**Task objective:**
Copy out each line of the data that holds the string "Титова".

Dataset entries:
»»
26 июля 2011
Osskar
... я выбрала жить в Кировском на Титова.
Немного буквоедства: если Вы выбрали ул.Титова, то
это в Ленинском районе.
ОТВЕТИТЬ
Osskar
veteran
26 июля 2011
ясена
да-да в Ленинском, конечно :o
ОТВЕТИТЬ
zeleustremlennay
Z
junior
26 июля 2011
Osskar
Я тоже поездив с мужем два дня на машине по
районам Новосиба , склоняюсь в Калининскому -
««
»»
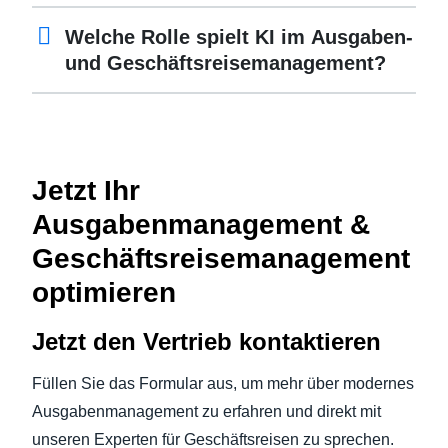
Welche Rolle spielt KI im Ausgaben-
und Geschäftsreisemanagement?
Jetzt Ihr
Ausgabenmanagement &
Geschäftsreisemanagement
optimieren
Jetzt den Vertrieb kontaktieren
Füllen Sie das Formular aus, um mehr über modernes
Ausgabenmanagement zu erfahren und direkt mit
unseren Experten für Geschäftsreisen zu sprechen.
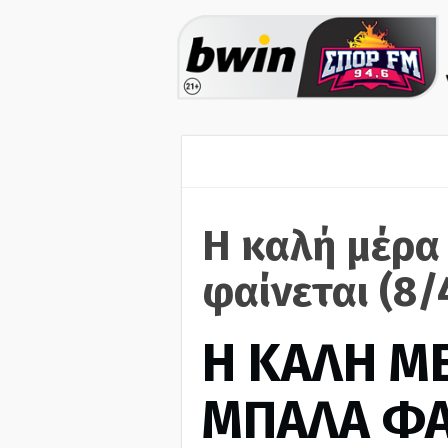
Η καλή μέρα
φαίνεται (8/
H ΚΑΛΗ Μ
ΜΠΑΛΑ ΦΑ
««
»»
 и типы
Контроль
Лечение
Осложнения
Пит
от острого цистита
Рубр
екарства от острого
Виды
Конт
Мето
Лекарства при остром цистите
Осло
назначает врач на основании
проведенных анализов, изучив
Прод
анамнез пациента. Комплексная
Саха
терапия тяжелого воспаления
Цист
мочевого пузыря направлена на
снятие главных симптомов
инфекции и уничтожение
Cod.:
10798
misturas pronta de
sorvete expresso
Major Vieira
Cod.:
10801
««
**The completed task:**
... я выбрала жить в Кировском на Титова.
Немного буквоедства: если Вы выбрали ул.Титова, то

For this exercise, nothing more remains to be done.